HUD’s inspector general retains oversight of the aid spending and will share investigative reports with PRAC.
The body needs rest
Under cloudy skies and cool temperatures, 19 personal shelters went up in Oregon’s Columbia River Gorge on Nov. 5 — six in an industrial site in The Dalles and 13 in a church parking lot in a residential area of Hood River.
The nighttime freezing weather had created such a dire situation that Long-Curtiss opened the shelters as soon as they were up, even before they had heat.
“I figure it’s better to be in there even if the electricity isn’t hooked up than it is to be outside in the elements,” she said.

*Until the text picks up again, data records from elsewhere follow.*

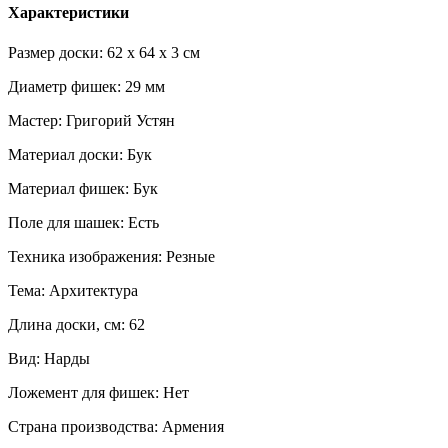
Характеристики
Размер доски: 62 x 64 x 3 см
Диаметр фишек: 29 мм
Мастер: Григорий Устян
Материал доски: Бук
Материал фишек: Бук
Поле для шашек: Есть
Техника изображения: Резные
Тема: Архитектура
Длина доски, см: 62
Вид: Нарды
Ложемент для фишек: Нет
Страна производства: Армения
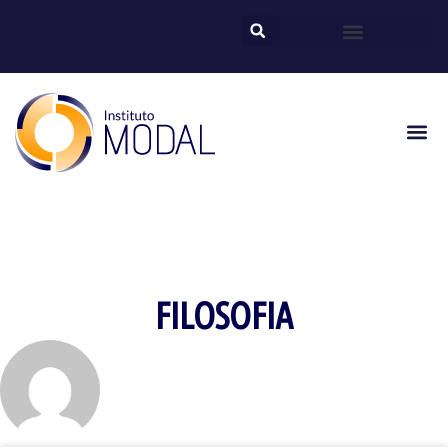
FILOSOFIA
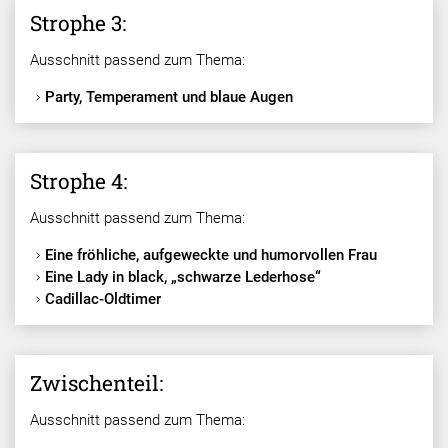
Strophe 3:
Ausschnitt passend zum Thema:
Party, Temperament und blaue Augen
Strophe 4:
Ausschnitt passend zum Thema:
Eine fröhliche, aufgeweckte und humorvollen Frau
Eine Lady in black, „schwarze Lederhose“
Cadillac-Oldtimer
Zwischenteil:
Ausschnitt passend zum Thema:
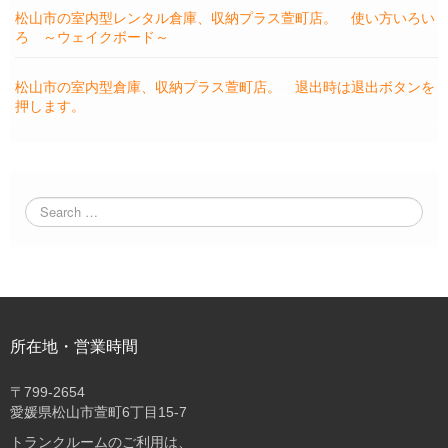
松山市の室内型レンタル倉庫、収納プラス萱町店。 使い方いろい
ろ ～ウェイクボード～
松山市の室内型倉庫、収納プラス萱町店。 退出時は退出ボタンを
押します。
所在地・営業時間
〒
799-2654
愛媛県松山市萱町6丁目15-7
トランクルームのご利用は、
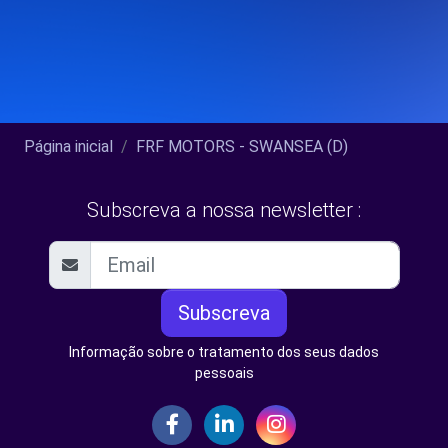
Página inicial
FRF MOTORS - SWANSEA (D)
Subscreva a nossa newsletter :
Subscreva
Informação sobre o tratamento dos seus dados
pessoais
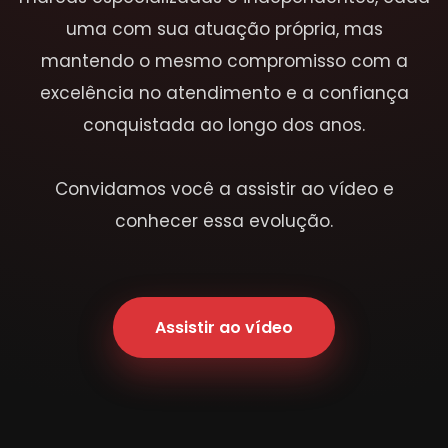
uma com sua atuação própria, mas
mantendo o mesmo compromisso com a
excelência no atendimento e a confiança
conquistada ao longo dos anos.
Convidamos você a assistir ao vídeo e
conhecer essa evolução.
Assistir ao vídeo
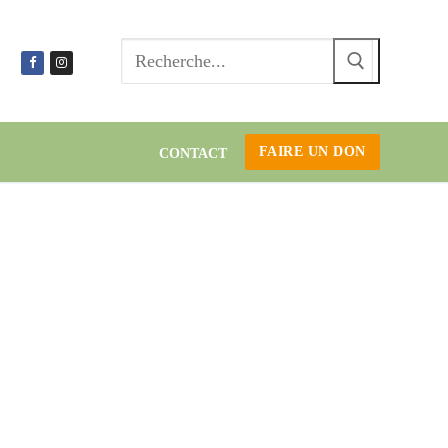
Recherc
:
FAIRE UN DON
CONTACT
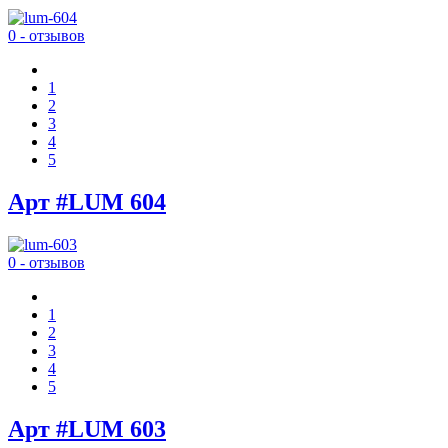
0 - отзывов
1
2
3
4
5
Арт #LUM 604
0 - отзывов
1
2
3
4
5
Арт #LUM 603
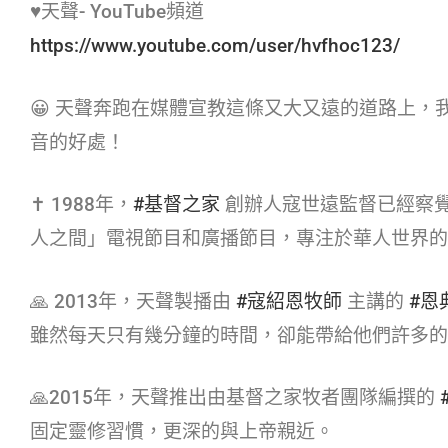
♥天聲- YouTube頻道
https://www.youtube.com/user/hvfhoc123/
😀 天聲奔跑在媒體宣教這條又大又遠的道路上
音的好處！
✝ 1988年，
#基督之家​
創辦人寇世遠監督已經察
人之間」電視節目和廣播節目，專注於華人世界的
🙏 2013年，天聲製播由
#寇紹恩牧師​
主講的
#恩典
雖然每天只有幾分鐘的時間，卻能帶給他們許多的
🙏2015年，天聲推出由基督之家牧者團隊編撰的
固定靈修習慣，更深的與上帝親近。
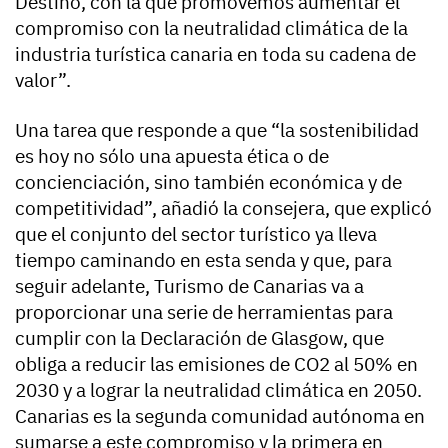
Destino, con la que promovemos aumentar el
compromiso con la neutralidad climática de la
industria turística canaria en toda su cadena de
valor”.
Una tarea que responde a que “la sostenibilidad
es hoy no sólo una apuesta ética o de
concienciación, sino también económica y de
competitividad”, añadió la consejera, que explicó
que el conjunto del sector turístico ya lleva
tiempo caminando en esta senda y que, para
seguir adelante, Turismo de Canarias va a
proporcionar una serie de herramientas para
cumplir con la Declaración de Glasgow, que
obliga a reducir las emisiones de CO2 al 50% en
2030 y a lograr la neutralidad climática en 2050.
Canarias es la segunda comunidad autónoma en
sumarse a este compromiso y la primera en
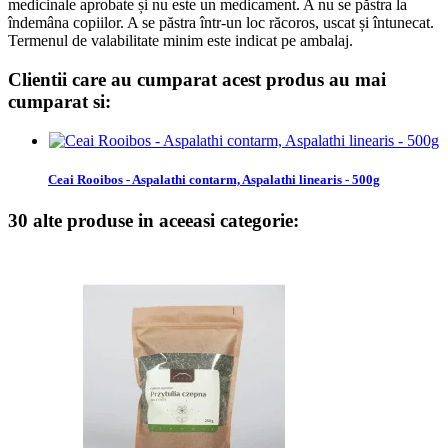
medicinale aprobate și nu este un medicament. A nu se păstra la
îndemâna copiilor. A se păstra într-un loc răcoros, uscat și întunecat.
Termenul de valabilitate minim este indicat pe ambalaj.
Clientii care au cumparat acest produs au mai
cumparat si:
Ceai Rooibos - Aspalathi contarm, Aspalathi linearis - 500g
30 alte produse in aceeasi categorie:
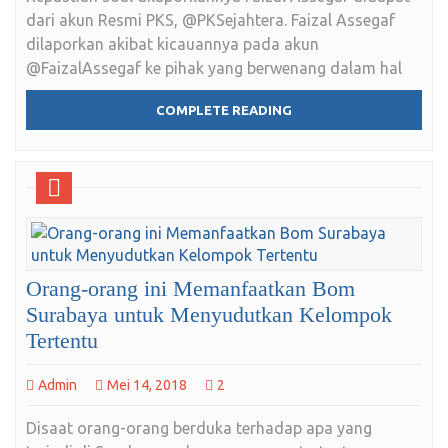
dari akun Resmi PKS, @PKSejahtera. Faizal Assegaf
dilaporkan akibat kicauannya pada akun
@FaizalAssegaf ke pihak yang berwenang dalam hal
COMPLETE READING
Orang-orang ini Memanfaatkan Bom
Surabaya untuk Menyudutkan Kelompok
Tertentu
Admin
Mei 14, 2018
2
Disaat orang-orang berduka terhadap apa yang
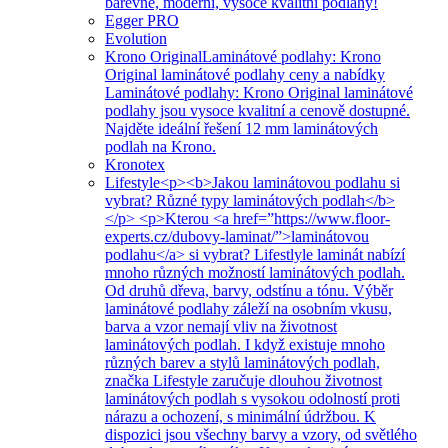
barevné, moderní, vysoce kvalitní podlahy!
Egger PRO
Evolution
Krono Original
Laminátové podlahy: Krono
Original laminátové podlahy ceny a nabídky
Laminátové podlahy: Krono Original laminátové
podlahy jsou vysoce kvalitní a cenově dostupné.
Najděte ideální řešení 12 mm laminátových
podlah na Krono.
Kronotex
Lifestyle
<p><b>Jakou laminátovou podlahu si
vybrat? Různé typy laminátových podlah</b>
</p> <p>Kterou <a href=”https://www.floor-
experts.cz/dubovy-laminat/”>laminátovou
podlahu</a> si vybrat? Lifestlyle laminát nabízí
mnoho různých možností laminátových podlah.
Od druhů dřeva, barvy, odstínu a tónu. Výběr
laminátové podlahy záleží na osobním vkusu,
barva a vzor nemají vliv na životnost
laminátových podlah. I když existuje mnoho
různých barev a stylů laminátových podlah,
značka Lifestyle zaručuje dlouhou životnost
laminátových podlah s vysokou odolností proti
nárazu a ochození, s minimální údržbou. K
dispozici jsou všechny barvy a vzory, od světlého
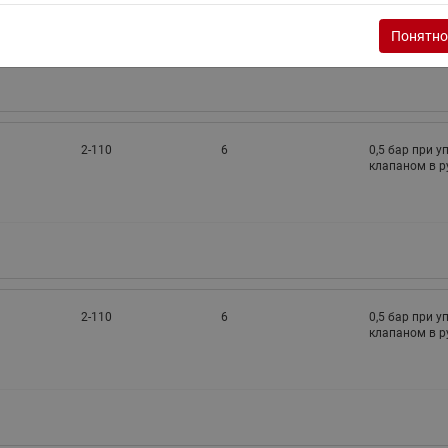
Понятно
2-110
6
0,5 бар при 
клапаном в 
2-110
6
0,5 бар при 
клапаном в 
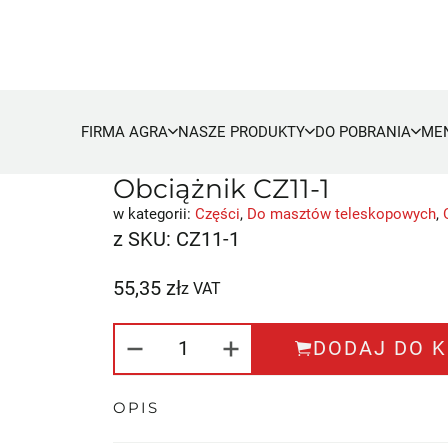
FIRMA AGRA
NASZE PRODUKTY
DO POBRANIA
ME
Obciążnik CZ11-1
w kategorii:
Części
,
Do masztów teleskopowych
,
z SKU:
CZ11-1
55,35
zł
z VAT
ILOŚĆ OBCIĄŻNIK CZ11-1
DODAJ DO 
OPIS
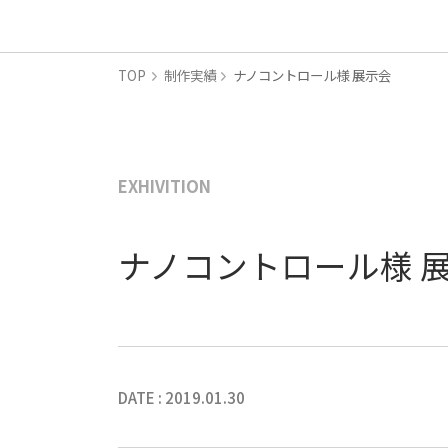
TOP
制作実績
ナノコントロール様 展示会
EXHIVITION
ナノコントロール様 
DATE : 2019.01.30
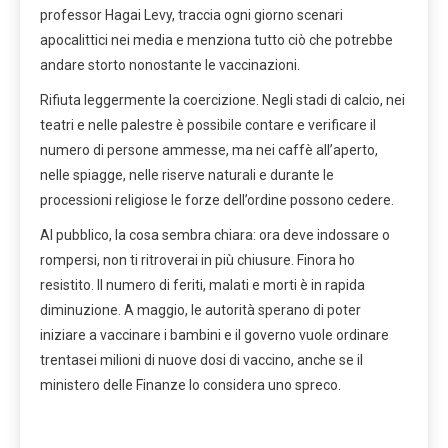
professor Hagai Levy, traccia ogni giorno scenari
apocalittici nei media e menziona tutto ciò che potrebbe
andare storto nonostante le vaccinazioni.
Rifiuta leggermente la coercizione. Negli stadi di calcio, nei
teatri e nelle palestre è possibile contare e verificare il
numero di persone ammesse, ma nei caffè all’aperto,
nelle spiagge, nelle riserve naturali e durante le
processioni religiose le forze dell’ordine possono cedere.
Al pubblico, la cosa sembra chiara: ora deve indossare o
rompersi, non ti ritroverai in più chiusure. Finora ho
resistito. Il numero di feriti, malati e morti è in rapida
diminuzione. A maggio, le autorità sperano di poter
iniziare a vaccinare i bambini e il governo vuole ordinare
trentasei milioni di nuove dosi di vaccino, anche se il
ministero delle Finanze lo considera uno spreco.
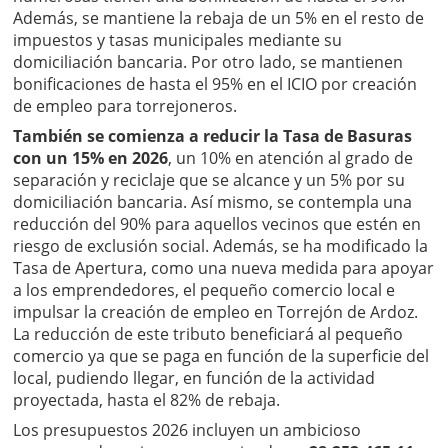
Además, se mantiene la rebaja de un 5% en el resto de
impuestos y tasas municipales mediante su
domiciliación bancaria. Por otro lado, se mantienen
bonificaciones de hasta el 95% en el ICIO por creación
de empleo para torrejoneros.
También se comienza a reducir la Tasa de Basuras
con un 15% en 2026
, un 10% en atención al grado de
separación y reciclaje que se alcance y un 5% por su
domiciliación bancaria. Así mismo, se contempla una
reducción del 90% para aquellos vecinos que estén en
riesgo de exclusión social. Además, se ha modificado la
Tasa de Apertura, como una nueva medida para apoyar
a los emprendedores, el pequeño comercio local e
impulsar la creación de empleo en Torrejón de Ardoz.
La reducción de este tributo beneficiará al pequeño
comercio ya que se paga en función de la superficie del
local, pudiendo llegar, en función de la actividad
proyectada, hasta el 82% de rebaja.
Los presupuestos 2026 incluyen un ambicioso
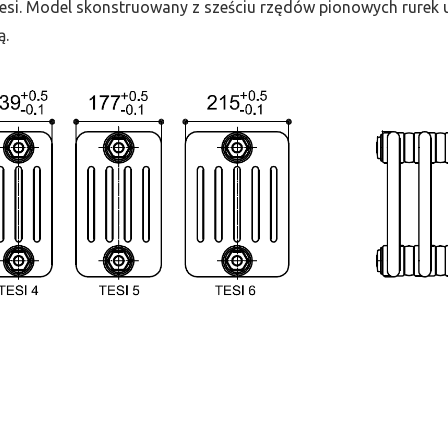
 Tesi. Model skonstruowany z sześciu rzędów pionowych rurek uł
ą.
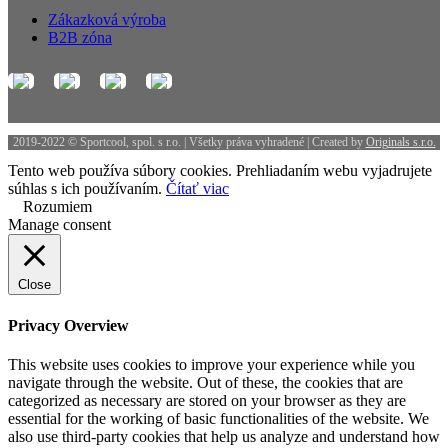
Zákazková výroba
B2B zóna
2019-2022 © Sportcool, spol. s r.o. | Všetky práva vyhradené | Created by
Originals s.r.o.
Tento web používa súbory cookies. Prehliadaním webu vyjadrujete
súhlas s ich používaním.
Čítať viac
Rozumiem
Manage consent
Close
Privacy Overview
This website uses cookies to improve your experience while you
navigate through the website. Out of these, the cookies that are
categorized as necessary are stored on your browser as they are
essential for the working of basic functionalities of the website. We
also use third-party cookies that help us analyze and understand how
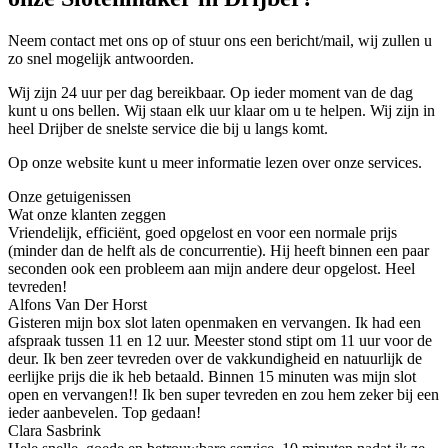
Neem contact met ons op of stuur ons een bericht/mail, wij zullen u
zo snel mogelijk antwoorden.
Wij zijn 24 uur per dag bereikbaar. Op ieder moment van de dag
kunt u ons bellen. Wij staan elk uur klaar om u te helpen. Wij zijn in
heel Drijber de snelste service die bij u langs komt.
Op onze website kunt u meer informatie lezen over onze services.
Onze getuigenissen
Wat onze klanten zeggen
Vriendelijk, efficiënt, goed opgelost en voor een normale prijs
(minder dan de helft als de concurrentie). Hij heeft binnen een paar
seconden ook een probleem aan mijn andere deur opgelost. Heel
tevreden!
Alfons Van Der Horst
Gisteren mijn box slot laten openmaken en vervangen. Ik had een
afspraak tussen 11 en 12 uur. Meester stond stipt om 11 uur voor de
deur. Ik ben zeer tevreden over de vakkundigheid en natuurlijk de
eerlijke prijs die ik heb betaald. Binnen 15 minuten was mijn slot
open en vervangen!! Ik ben super tevreden en zou hem zeker bij een
ieder aanbevelen. Top gedaan!
Clara Sasbrink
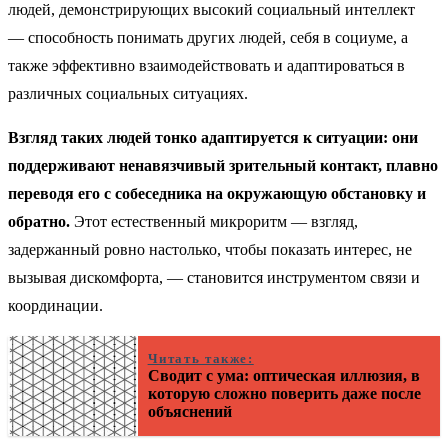
людей, демонстрирующих высокий социальный интеллект
— способность понимать других людей, себя в социуме, а
также эффективно взаимодействовать и адаптироваться в
различных социальных ситуациях.
Взгляд таких людей тонко адаптируется к ситуации: они
поддерживают ненавязчивый зрительный контакт, плавно
переводя его с собеседника на окружающую обстановку и
обратно.
Этот естественный микроритм — взгляд,
задержанный ровно настолько, чтобы показать интерес, не
вызывая дискомфорта, — становится инструментом связи и
координации.
Читать также:
Сводит с ума: оптическая иллюзия, в
которую сложно поверить даже после
объяснений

Harold, a 46-year-old man who has been homeless going on three years, thought he might have to leave the area after warming shelters closed due to the pandemic. “Cool” and “genius” are how he describes the shelters — 64-square-foot prefab units that contain two beds, a heater and electrical outlets for small appliances. They are built by Pallet, a Washington-based company, which says its employees have experienced homelessness and that the shelters are a “stepping stone out of homelessness and into a life of stability.”
Harold, who did not want his last name used, is sharing one shelter with his friend, Diane, and says they can stay there full time until the end of winter, or for about five months. “And the big thing is, is you get a key, so it's come and go as you like,” he said.
“The body needs to eat. The body needs the rest,” Harold said. “Once those things are taken care of, then the mind can focus on other things.”
Knowing what they stood to lose if not approved for the emergency homeless grants, the two community leaders are grateful for where they are today.
“I can’t stop smiling,” Long-Curtiss said. Still, she worries about not having enough space and for those left out in the cold.
“It’s a little overwhelming, but I think that’s kind of the nature of emergency shelter,” Kellems said. She hopes the tiny shelters will be a “bridge” toward more permanent solutions. And if she can successfully apply for the second round of homeless aid, she hopes they’ll have more time to strategize long-term solutions.
“The immediate need has been so pressing we just haven’t been able to go there,” she said.
Reporters Molly Bohannon and Helen Wieffering contributed to this story.